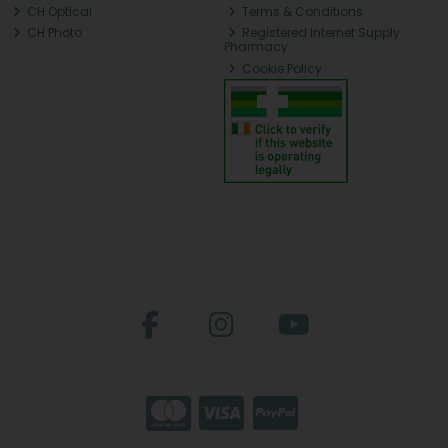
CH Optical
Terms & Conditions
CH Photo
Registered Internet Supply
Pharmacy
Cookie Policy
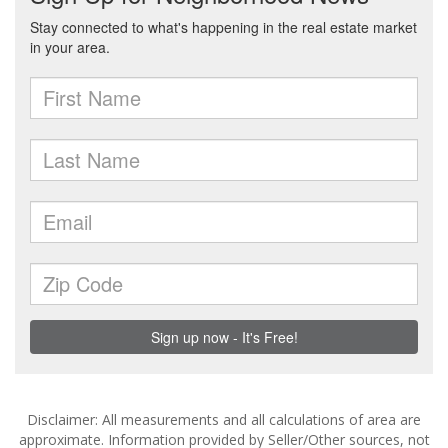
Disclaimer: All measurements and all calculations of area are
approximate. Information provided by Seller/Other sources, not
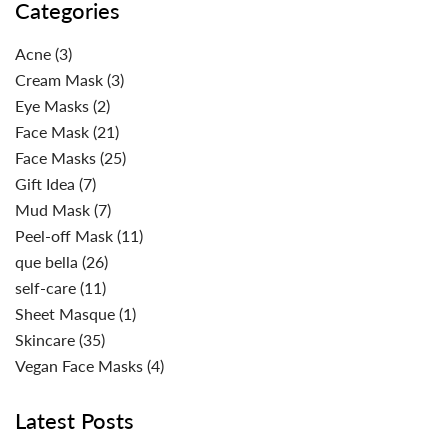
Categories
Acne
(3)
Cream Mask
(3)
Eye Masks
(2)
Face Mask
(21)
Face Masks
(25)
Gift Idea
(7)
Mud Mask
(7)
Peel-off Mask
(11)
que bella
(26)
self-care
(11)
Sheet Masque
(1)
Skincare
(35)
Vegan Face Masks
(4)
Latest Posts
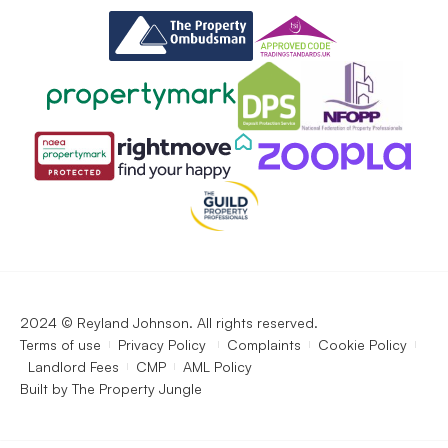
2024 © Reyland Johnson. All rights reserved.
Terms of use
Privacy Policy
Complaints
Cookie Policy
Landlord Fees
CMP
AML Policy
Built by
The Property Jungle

--

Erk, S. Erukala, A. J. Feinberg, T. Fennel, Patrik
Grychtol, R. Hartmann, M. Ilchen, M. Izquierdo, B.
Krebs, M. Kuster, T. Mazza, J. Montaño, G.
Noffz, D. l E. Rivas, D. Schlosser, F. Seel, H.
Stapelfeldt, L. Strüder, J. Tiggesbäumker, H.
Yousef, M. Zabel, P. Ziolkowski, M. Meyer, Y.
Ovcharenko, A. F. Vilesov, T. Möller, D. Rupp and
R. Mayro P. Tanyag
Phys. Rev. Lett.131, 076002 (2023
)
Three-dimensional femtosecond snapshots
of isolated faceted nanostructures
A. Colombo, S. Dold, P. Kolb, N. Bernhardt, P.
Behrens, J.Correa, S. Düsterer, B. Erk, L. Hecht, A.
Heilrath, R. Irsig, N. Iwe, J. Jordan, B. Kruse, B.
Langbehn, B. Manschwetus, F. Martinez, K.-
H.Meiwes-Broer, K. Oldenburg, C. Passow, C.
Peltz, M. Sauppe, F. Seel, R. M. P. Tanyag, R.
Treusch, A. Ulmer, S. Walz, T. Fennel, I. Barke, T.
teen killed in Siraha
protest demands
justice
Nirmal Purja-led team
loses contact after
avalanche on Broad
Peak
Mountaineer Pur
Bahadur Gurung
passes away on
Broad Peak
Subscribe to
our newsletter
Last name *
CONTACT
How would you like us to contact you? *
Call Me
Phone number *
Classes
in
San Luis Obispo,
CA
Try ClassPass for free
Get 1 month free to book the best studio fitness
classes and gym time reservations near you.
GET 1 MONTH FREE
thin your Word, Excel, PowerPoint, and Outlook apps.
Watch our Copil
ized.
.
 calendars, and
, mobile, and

==

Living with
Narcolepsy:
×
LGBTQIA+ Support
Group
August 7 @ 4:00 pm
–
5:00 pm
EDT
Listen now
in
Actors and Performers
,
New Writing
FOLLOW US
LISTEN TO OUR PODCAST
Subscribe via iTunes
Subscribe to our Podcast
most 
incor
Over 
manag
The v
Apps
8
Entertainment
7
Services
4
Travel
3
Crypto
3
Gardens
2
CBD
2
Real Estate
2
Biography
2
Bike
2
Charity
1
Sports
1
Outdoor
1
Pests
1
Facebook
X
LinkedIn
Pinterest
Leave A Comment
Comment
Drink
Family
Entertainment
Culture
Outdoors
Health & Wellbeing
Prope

- **Task objective**
From the records above, retype only the lines starting at the line that contains "R. Mayro P. Tanyag" and ending at the line that contains "Try ClassPass for free", both included.

- **Reply**
R. Mayro P. Tanyag
Phys. Rev. Lett.131, 076002 (2023
)
Three-dimensional femtosecond snapshots
of isolated faceted nanostructures
A. Colombo, S. Dold, P. Kolb, N. Bernhardt, P.
Behrens, J.Correa, S. Düsterer, B. Erk, L. Hecht, A.
Heilrath, R. Irsig, N. Iwe, J. Jordan, B. Kruse, B.
Langbehn, B. Manschwetus, F. Martinez, K.-
H.Meiwes-Broer, K. Oldenburg, C. Passow, C.
Peltz, M. Sauppe, F. Seel, R. M. P. Tanyag, R.
Treusch, A. Ulmer, S. Walz, T. Fennel, I. Barke, T.
teen killed in Siraha
protest demands
justice
Nirmal Purja-led team
loses contact after
avalanche on Broad
Peak
Mountaineer Pur
Bahadur Gurung
passes away on
Broad Peak
Subscribe to
our newsletter
Last name *
CONTACT
How would you like us to contact you? *
Call Me
Phone number *
Classes
in
San Luis Obispo,
CA
Try ClassPass for free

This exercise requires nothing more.